Do You Trust Your Data?
Public servants are accountable for explaining why they made the decisions they made to the public and to Congress, especially when cyber systems enable auto orchestration response to take action (within department boundaries).
“Are we doing the right thing when we do that?” Travis asked.
Part of the solution is asking industry to create solutions that can explain decision-making, and improving the acquisition process in government so that when agencies need AI or machine learning solutions, they can get them.
But Bottom explained a different challenge associated with AI and machine learning -- trust. How can CIOs trust that the environment will be responding in a way that provides the outcome an agency is looking to achieve, or that the potential risk associated with that solution is worth it?
Bottom said there’s two barriers to getting there: identity management and data integrity.
For DHS, Bottom’s referring to the identity of users, analytics and the customer.
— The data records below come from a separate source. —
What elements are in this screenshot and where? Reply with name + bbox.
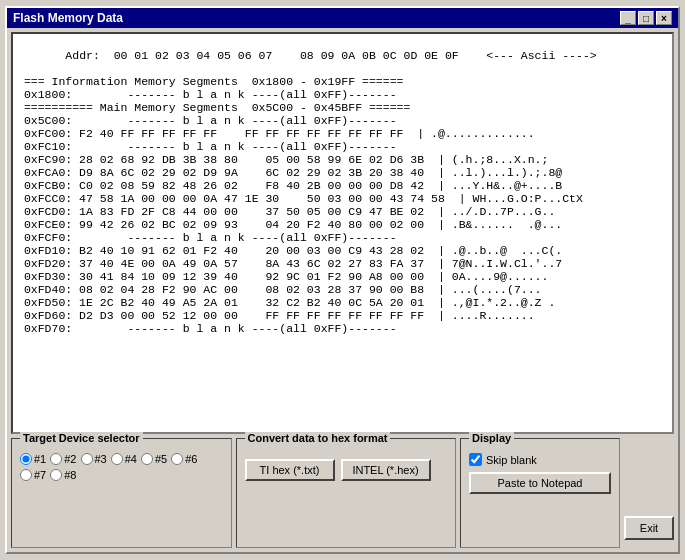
convert-buttons: TI hex (*.txt) INTEL (*.hex) xyxy=(245,459,448,481)
hex-line: 0xFCC0: 47 58 1A 00 00 00 0A 47 1E 30 50… xyxy=(17,192,668,205)
bottom-panel: Target Device selector #1#2#3#4#5#6#7#8 … xyxy=(11,438,674,548)
target-radio-item-6: #6 xyxy=(171,453,197,465)
target-radio-6[interactable] xyxy=(171,453,183,465)
hex-display[interactable]: Addr: 00 01 02 03 04 05 06 07 08 09 0A 0… xyxy=(11,32,674,434)
target-radio-item-5: #5 xyxy=(141,453,167,465)
skip-blank-row: Skip blank xyxy=(469,453,611,466)
target-radio-row: #1#2#3#4#5#6#7#8 xyxy=(20,453,223,481)
target-radio-item-2: #2 xyxy=(50,453,76,465)
target-label-1: #1 xyxy=(34,453,46,465)
skip-blank-label: Skip blank xyxy=(486,454,537,466)
hex-line: === Information Memory Segments 0x1800 -… xyxy=(17,75,668,88)
target-label-3: #3 xyxy=(95,453,107,465)
window-title: Flash Memory Data xyxy=(13,11,123,25)
hex-line: 0xFD40: 08 02 04 28 F2 90 AC 00 08 02 03… xyxy=(17,283,668,296)
intel-hex-button[interactable]: INTEL (*.hex) xyxy=(341,459,431,481)
target-radio-5[interactable] xyxy=(141,453,153,465)
target-radio-3[interactable] xyxy=(81,453,93,465)
hex-line: 0xFD30: 30 41 84 10 09 12 39 40 92 9C 01… xyxy=(17,270,668,283)
hex-line: 0xFD20: 37 40 4E 00 0A 49 0A 57 8A 43 6C… xyxy=(17,257,668,270)
hex-line: 0xFCB0: C0 02 08 59 82 48 26 02 F8 40 2B… xyxy=(17,179,668,192)
ti-hex-button[interactable]: TI hex (*.txt) xyxy=(245,459,335,481)
paste-to-notepad-button[interactable]: Paste to Notepad xyxy=(469,472,611,494)
title-bar-buttons: _ □ × xyxy=(620,11,672,25)
target-label-7: #7 xyxy=(34,469,46,481)
hex-line: 0xFC00: F2 40 FF FF FF FF FF FF FF FF FF… xyxy=(17,127,668,140)
title-bar: Flash Memory Data _ □ × xyxy=(7,8,678,28)
convert-label: Convert data to hex format xyxy=(245,432,391,444)
target-radio-item-8: #8 xyxy=(50,469,76,481)
display-group: Display Skip blank Paste to Notepad xyxy=(460,438,620,548)
target-label-5: #5 xyxy=(155,453,167,465)
target-label-4: #4 xyxy=(125,453,137,465)
convert-group: Convert data to hex format TI hex (*.txt… xyxy=(236,438,457,548)
target-device-label: Target Device selector xyxy=(20,432,143,444)
target-radio-7[interactable] xyxy=(20,469,32,481)
target-label-8: #8 xyxy=(64,469,76,481)
hex-line: 0xFC10: ------- b l a n k ----(all 0xFF)… xyxy=(17,140,668,153)
hex-line: 0xFCE0: 99 42 26 02 BC 02 09 93 04 20 F2… xyxy=(17,218,668,231)
hex-line: ========== Main Memory Segments 0x5C00 -… xyxy=(17,101,668,114)
target-device-group: Target Device selector #1#2#3#4#5#6#7#8 xyxy=(11,438,232,548)
close-button[interactable]: × xyxy=(656,11,672,25)
main-window: Flash Memory Data _ □ × Addr: 00 01 02 0… xyxy=(5,6,680,554)
hex-line: 0xFD50: 1E 2C B2 40 49 A5 2A 01 32 C2 B2… xyxy=(17,296,668,309)
hex-line: 0xFCD0: 1A 83 FD 2F C8 44 00 00 37 50 05… xyxy=(17,205,668,218)
hex-line: 0xFD70: ------- b l a n k ----(all 0xFF)… xyxy=(17,322,668,335)
target-radio-item-1: #1 xyxy=(20,453,46,465)
target-label-6: #6 xyxy=(185,453,197,465)
maximize-button[interactable]: □ xyxy=(638,11,654,25)
target-radio-item-3: #3 xyxy=(81,453,107,465)
hex-line: 0x5C00: ------- b l a n k ----(all 0xFF)… xyxy=(17,114,668,127)
content-area: Addr: 00 01 02 03 04 05 06 07 08 09 0A 0… xyxy=(7,28,678,552)
hex-line: 0xFD60: D2 D3 00 00 52 12 00 00 FF FF FF… xyxy=(17,309,668,322)
minimize-button[interactable]: _ xyxy=(620,11,636,25)
target-radio-item-7: #7 xyxy=(20,469,46,481)
hex-line: 0xFD10: B2 40 10 91 62 01 F2 40 20 00 03… xyxy=(17,244,668,257)
target-radio-2[interactable] xyxy=(50,453,62,465)
target-radio-item-4: #4 xyxy=(111,453,137,465)
display-label: Display xyxy=(469,432,514,444)
exit-button[interactable]: Exit xyxy=(624,516,674,540)
hex-header: Addr: 00 01 02 03 04 05 06 07 08 09 0A 0… xyxy=(58,49,596,62)
hex-line: 0x1800: ------- b l a n k ----(all 0xFF)… xyxy=(17,88,668,101)
target-radio-4[interactable] xyxy=(111,453,123,465)
exit-area: Exit xyxy=(624,438,674,548)
skip-blank-checkbox[interactable] xyxy=(469,453,482,466)
hex-line: 0xFCA0: D9 8A 6C 02 29 02 D9 9A 6C 02 29… xyxy=(17,166,668,179)
hex-line: 0xFCF0: ------- b l a n k ----(all 0xFF)… xyxy=(17,231,668,244)
target-radio-1[interactable] xyxy=(20,453,32,465)
target-label-2: #2 xyxy=(64,453,76,465)
hex-lines-container: === Information Memory Segments 0x1800 -… xyxy=(17,75,668,335)
target-radio-8[interactable] xyxy=(50,469,62,481)
hex-line: 0xFC90: 28 02 68 92 DB 3B 38 80 05 00 58… xyxy=(17,153,668,166)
Identifying users, whether they are analysts or operators, means making sure they are properly described in the system to build the trust factor. Identifying customers, even if it’s voice recognition requesting a service, means knowing the identity of that user. That could mean tracking voice patterns or biometric data, with consideration to privacy.
But assigning identity to an algorithm, analytic, a code or software is something DHS hasn’t come to closure on. For example, in self-driving cars, that piece of software in the car is an identity. And because that software or code, which is using machine learning, is reasoning without programming and making a decision so-to-speak, the identity needs to be characterized.
“And we want to understand when that code made that decision, and what decision was recommended to the user,” Bottom said.
There needs to be data integrity and strong quality of recommendations. Bottom uses recommendation to express that humans will always be at the forefront of making the final decision, though there will be times, particularly in the cyber realm, where automation will take action. So, because a person will be using that recommendation to make a decision, there needs to be confidence in the data.
For example, it’s easy to fool imagery recognition software by changing the pixels in a picture, but this won’t fool a human.
“So how are we guarding against protecting that data integrity so we get the outcome that were expecting from the analytic?” Bottom asked. Perhaps a confidence assessment of how that decision was arrived at would help.
For Bottom, those are the two essential challenges DHS is working on in the department, with the intelligence community and its partners across government.
But at times, the urgency to detecting threats is too great to wait, and machine learning and AI algorithms are the answer.
“The crisis was so great in terms of the number of events that are anomalous today, that folks just said, ‘we have no shot at this without turning this stuff on,’” Travis said. And in the cyber realm, there’s just too much data for humans to sift through.
The operational urgency creates the willingness to take risk, and Travis believes that in order for the government to get where they need to be, agencies will need to become more risk-accepting. And just as the private sector’s consequence or penalty of failing is money, government needs to figure out what its incentive is.
Because ultimately, the effort to implementing smart solutions is a collective one. “[DISA] and Homeland Security, especially in the cyber world, are in fact dealing with some of the potential exponential threats to the nation . . . and collectively we’re trying to stay linked together at a working level to do that . . . with us working together, learning from each other, and how these solutions make sense for the federal government and American people.”